##### Given records
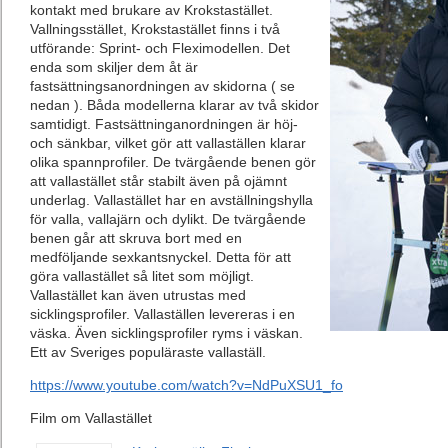
kontakt med brukare av Krokstastället.
Vallningsstället, Krokstastället finns i två
utförande: Sprint- och Fleximodellen. Det
enda som skiljer dem åt är
fastsättningsanordningen av skidorna ( se
nedan ). Båda modellerna klarar av två skidor
samtidigt. Fastsättninganordningen är höj-
och sänkbar, vilket gör att vallaställen klarar
olika spannprofiler. De tvärgående benen gör
att vallastället står stabilt även på ojämnt
underlag. Vallastället har en avställningshylla
för valla, vallajärn och dylikt. De tvärgående
benen går att skruva bort med en
medföljande sexkantsnyckel. Detta för att
göra vallastället så litet som möjligt.
Vallastället kan även utrustas med
sicklingsprofiler. Vallaställen levereras i en
väska. Även sicklingsprofiler ryms i väskan.
Ett av Sveriges populäraste vallaställ.
https://www.youtube.com/watch?v=NdPuXSU1_fo
Film om Vallastället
##########
Start from the line that holds "sicklingsprofiler. Vallaställen levereras" and print each line to the end of the records exactly, leaving out everything before it.

Task response:
sicklingsprofiler. Vallaställen levereras i en
väska. Även sicklingsprofiler ryms i väskan.
Ett av Sveriges populäraste vallaställ.
https://www.youtube.com/watch?v=NdPuXSU1_fo
Film om Vallastället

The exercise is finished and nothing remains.